Have you ever heard the phrase “attention span of a goldfish”? Maybe it seems like something mostly applicable to teenage boys, but did you know that it actually applies to the majority of the human race? The attention span of the average human is around eight seconds, and the goldfish has an attention span of approximately nine seconds. We have grown used to being constantly stimulated, and can’t go more than eight seconds without that stimulation.
Choosing the More Pleasant Task
When struggling to keep our attention on something, our brain senses that we don’t understand what’s going on; for example, when reading a particularly difficult textbook, or trying to figure out a tricky puzzle. We all dislike the feeling of failure, and it’s hard for us to continue to struggle with a difficult task for a long time without seeing positive results. Whenever the feeling of frustration kicks in, we’re tempted to drop the frustration-inducing task, and switch our attention to a more pleasant “task”—such as scrolling through our Facebook feed. How many hours of your life have you already wasted scrolling on your phone, or zoned out in the car? But working through difficult tasks and increasing your attention span can be incredibly healthy for your spiritual life, whether it’s in paying attention at church or staying committed to your marriage.
In a stressfully busy world where attention span has dramatically decreased, experiencing each moment fully—whether you’re folding laundry or worshipping at church—can be a challenge. Recognizing our terribly low attention tolerance and focusing on each moment can be incredibly advantageous to our mental and spiritual health. By doing this one can seriously improve the small moments of day-to-day life. As Christians, our call is not only to recognize and focus on the “big picture” of attaining eternal salvation, but also to concentrate on making each moment of our lives focused on living as a child of God. These small moments are what will lead us to heaven.
Living in the Moment
Our brains are wired to make habits. The more you give in to giving up, the more your attention span decreases. As with anything that requires practice, the less you use certain areas of the brain, the more they lose their ability to function properly. As far as attention span goes, people such as contemplative Buddhists or Catholic nuns have actually been found to have highly active and well-functioning prefrontal cortices – the area of the brain responsible for paying attention – versus those of us who never engage in paying attention for long periods of time. If you put effort into paying attention for a significant period of time (even ten minutes—remember, you’re at approximately eight seconds now) your attention span will increase as your prefrontal cortex grows stronger.

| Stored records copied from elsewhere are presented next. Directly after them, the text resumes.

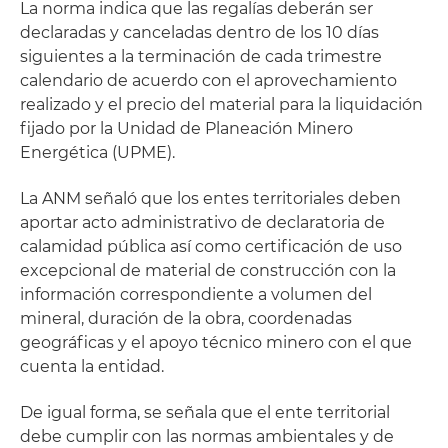
La norma indica que las regalías deberán ser
declaradas y canceladas dentro de los 10 días
siguientes a la terminación de cada trimestre
calendario de acuerdo con el aprovechamiento
realizado y el precio del material para la liquidación
fijado por la Unidad de Planeación Minero
Energética (UPME).
La ANM señaló que los entes territoriales deben
aportar acto administrativo de declaratoria de
calamidad pública así como certificación de uso
excepcional de material de construcción con la
información correspondiente a volumen del
mineral, duración de la obra, coordenadas
geográficas y el apoyo técnico minero con el que
cuenta la entidad.
De igual forma, se señala que el ente territorial
debe cumplir con las normas ambientales y de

A second important aspect is making each moment count—but first, understand that making every moment count does not mean being productive every moment of the day. Unfortunately, society places too high a value on usefulness, and while relaxation is an essential aspect of mental health, it’s just not something we place importance on in day-to-day life. This constant pressure to be productive leads to a stressed, rushed lifestyle: a lifestyle that does not allow for living in the moment.
The question posed to me that began this thought process was, “Do you wash the dishes to have clean dishes, or do you wash the dishes to wash the dishes?” I automatically answered, “to have clean dishes.” That’s the point of dishwashing, right? Wrong. With the attitude of always working for some future goal—washing dishes to have clean dishes, folding laundry to have neat clothes, walking to the mailbox to get the mail—an attitude of living in the present can never truly be fostered.
Consider this: you will continue to have to-do lists for the rest of your life. The thought of going through life with each day’s main purpose being to cross things off of a list, only to fill it up again each day and start the entire process over again, is seriously depressing. Resolve to stop completing tasks just to “get it out of the way.” Every single thing you are able to do each day is a blessing, a gift from God, something you could not do if he had not allowed it.
Stop and Focus
Psychologically, our brains are wired to notice and react to any stress in our lives. Ignoring what’s going on in the moment is like trying to put off getting out of bed in the morning. The longer the alarm clock continues to beep, the more irritated you become, until you finally get out of bed and turn it off. (Let’s keep the snooze button out of the equation.) In the same way, acknowledging the emotions our brains are conveying to us is the only way to send the “message received” signal to the brain.
Our thoughts and emotions don’t like to be ignored. With this in mind, the next time you are engaged in a simple task you normally rush through, stop and focus. It could be an exercise as simple as invoking the use of all five of your senses. What does the water feel like on your hands? How does the soap smell? What can you hear? In this way, a task as simple and mundane as washing the dishes can become an opportunity for peace and gratitude. This attitude towards life leads to a decrease in anxiety and stress. Not being attentive to your experiences decreases mental well-being.
Life should not be treated as one long to-do list. When you stop and focus on each present moment, you will live a much fuller, more peaceful life filled with gratitude and appreciation for beauty. Additionally, stress levels and anxiety will decrease, and your brain will thank you for acknowledging all its emotions.
Avoid less. Experience more. Appreciate every single little thing God allows you to do in your life.